What is Next Generation Sequencing (NGS)?

Next generation sequencing (NGS) is a rapid throughput technology exploding up to > 1 tera bases =1012 achieved by massive parallel sequencing based on the principle of “sequencing-by-synthesis”. This means that the complementary integration of a nucleotide during chain prolongation is directly monitored by the sequencing machine. Remarkably, the increasing sequencing capacity is paralleled by dramatically decreasing costs to sequence a human genome to nearly “$1000 genome”. This will be in the range of those of a magnetic resonance imaging scan.

NGS became available in 2008–09 and the process of applying NGS in a research or diagnostic setting comprises a wet laboratory workflow, including library preparation and the actual sequencing of the library. This is followed by a dry laboratory workflow involving informatics (translation of light signals or pH changes into sequence information) and bioinformatics analyses (sequence alignment, variant calling), as well as variant filtering and interpretation (annotation, mapping against variant databases).

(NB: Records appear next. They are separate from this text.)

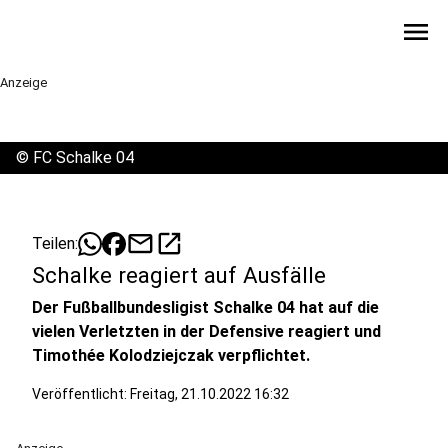
menu
Anzeige
©
FC Schalke 04
mail
open_in_new
Teilen:
Schalke reagiert auf Ausfälle
Der Fußballbundesligist Schalke 04 hat auf die
vielen Verletzten in der Defensive reagiert und
Timothée Kolodziejczak verpflichtet.
Veröffentlicht:
Freitag, 21.10.2022 16:32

Work flow of a next generation sequencing (NGS) analysis.

 

With genome sequencing by NGS, about 4 million variants and exome sequencing (covering mainly the 1 % protein-coding part of the genome) results in about 20,000 variants per individual can be detected. It is not only useful in large extended families, where linkage information provides information about the disease locus, but can also be applied to detect disease-causing de novo mutations in sporadic patients.